** Input records follows **
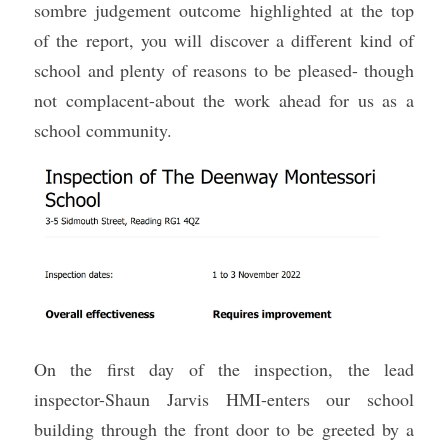
sombre judgement outcome highlighted at the top 
Sacred Sciences
of the report, you will discover a different kind of 
school and plenty of reasons to be pleased- though 
Physical Education
not complacent-about the work ahead for us as a 
A-Levels & Sixth Form
school community.
On the first day of the inspection, the lead 
inspector-Shaun Jarvis HMI-enters our school 
building through the front door to be greeted by a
** End of Input records **
* **Task directions**
The records are to be returned verbatim. Skip any picture they contain.

* **Exercise output**
sombre judgement outcome highlighted at the top 
Sacred Sciences
of the report, you will discover a different kind of 
school and plenty of reasons to be pleased- though 
Physical Education
not complacent-about the work ahead for us as a 
A-Levels & Sixth Form
school community.
On the first day of the inspection, the lead 
inspector-Shaun Jarvis HMI-enters our school 
building through the front door to be greeted by a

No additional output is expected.